Last week, President Hamid Karzai got snippy with reporters about the possibility of Westerners monitoring his country’s election process: “Afghanistan is not interfering in their election, and we are hoping they don’t interfere in our election,” he said.
Karzai’s right that folks from Afghanistan won’t be monitoring US elections. But people from Kazakhstan will.
On November 6, the Office for Democratic Institutions and Human Rights (ODIHR) of the Organization for Security and Cooperation in Europe, a United Nations affiliate, has already deployed a team of 57 observers from 23 countries, including Serbia, Belarus, and Kazakhstan, to monitor voter suppression and learn about election administration, campaign finance, new voting technologies, and even our media environment.
International monitors are actually nothing new. ODIHR has kept an eye on US elections since 2002, at the invitation of the State Department, says ODIHR spokesperson Thomas Rymer. But now that the mere act of voting has become Civil-Rights-era politicized, that outside eye matters more.

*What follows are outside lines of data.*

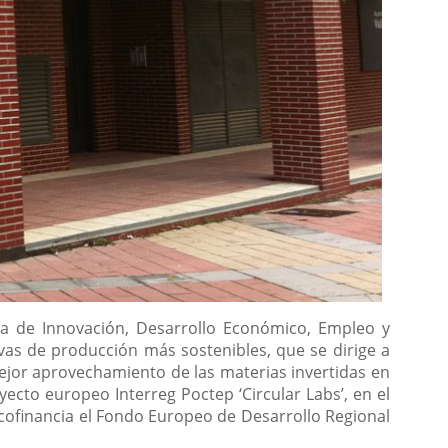
lía de Innovación, Desarrollo Económico, Empleo y
as de producción más sostenibles, que se dirige a
mejor aprovechamiento de las materias invertidas en
yecto europeo Interreg Poctep ‘Circular Labs’, en el
 cofinancia el Fondo Europeo de Desarrollo Regional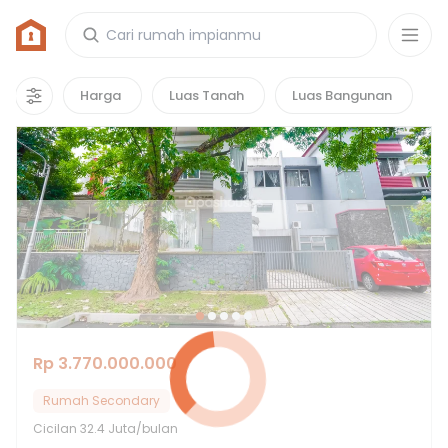
Rumah di Mahogany Residence
7
properti
yang cocok untuk kamu!
Harga
Luas Tanah
Luas Bangunan
Hot Deals
Rp 3.770.000.000
Rumah Secondary
Cicilan
32.4 Juta/bulan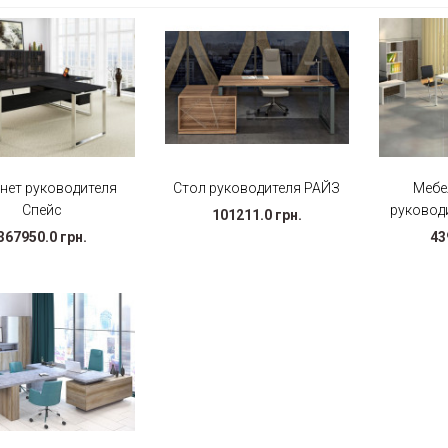
нет руководителя
Стол руководителя РАЙЗ
Мебе
Спейс
руковод
101211.0 грн.
367950.0 грн.
43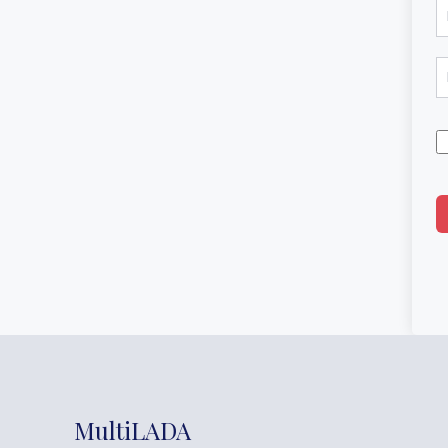
MultiLADA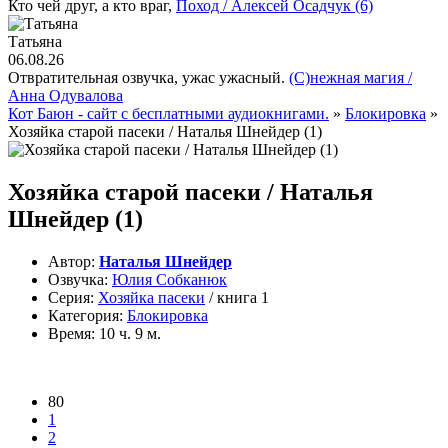
Кто чей друг, а кто враг,
Поход / Алексей Осадчук (6)
Татьяна
06.08.26
Отвратительная озвучка, ужас ужасный.
(С)нежная магия /
Анна Одувалова
Кот Баюн - сайт с бесплатными аудиокнигами.
»
Блокировка
»
Хозяйка старой пасеки / Наталья Шнейдер (1)
Хозяйка старой пасеки / Наталья
Шнейдер (1)
Автор:
Наталья Шнейдер
Озвучка:
Юлия Собканюк
Серия:
Хозяйка пасеки
/ книга 1
Категория:
Блокировка
Время:
10 ч. 9 м.
80
1
2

Even though Democratic groups will have thousands of their own volunteer poll-watchers and lawyers out monitoring the polls, a bunch of civil rights groups like the NAACP and the ACLU have also specifically notified ODIHR of “a coordinated political effort to disenfranchise millions of Americans—particularly traditionally disenfranchised groups like minorities,” according to The Hill. The international observers will issue a report with their findings, including any issues civil rights groups raise, as well as recommendations that Rymer says they can help us follow up on if the State Department requests.
Catherine Engelbrecht, founder and president of True the Vote, the Americans for Prosperity-affiliated “grassroots” anti-voter fraud group, is none to happy about sharing the stage with foreigners. “The United Nations has no jurisdiction over American elections,” Engelbrecht, whose group plans to deploy hundreds of thousands of volunteers to hover over voters on Election day looking for fraud (even though there’s basically no evidence of it), said in a statement to The Hill.

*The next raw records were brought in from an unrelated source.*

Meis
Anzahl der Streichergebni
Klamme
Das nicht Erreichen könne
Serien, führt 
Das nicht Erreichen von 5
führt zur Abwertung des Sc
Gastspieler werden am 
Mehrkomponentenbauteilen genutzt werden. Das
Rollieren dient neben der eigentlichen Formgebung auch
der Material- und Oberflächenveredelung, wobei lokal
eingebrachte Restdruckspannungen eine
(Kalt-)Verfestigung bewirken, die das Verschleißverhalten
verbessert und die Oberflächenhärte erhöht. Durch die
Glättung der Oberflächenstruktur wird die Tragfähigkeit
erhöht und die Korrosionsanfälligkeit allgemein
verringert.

As a member of the Organization for Security and Cooperation in Europe, however, the US has “committed since 1990 to hold free and democratic elections and to allow [other members] to observe their elections,” OSCE communications director Neil Simon told The Hill. Not only that, but ODIHR will be consulting with civil society groups from both sides of the political spectrum, as well as both political parties, members of the media, and government officials. “We meet with these groups not on any partisan basis. It’s strictly informational,” Rymer says.
So, in the event of a Bush-Gore-style close election in 2012, it looks like Democrats and Republicans won’t be the only ones arguing over the outcome. The whole world gets to be in on the smackdown.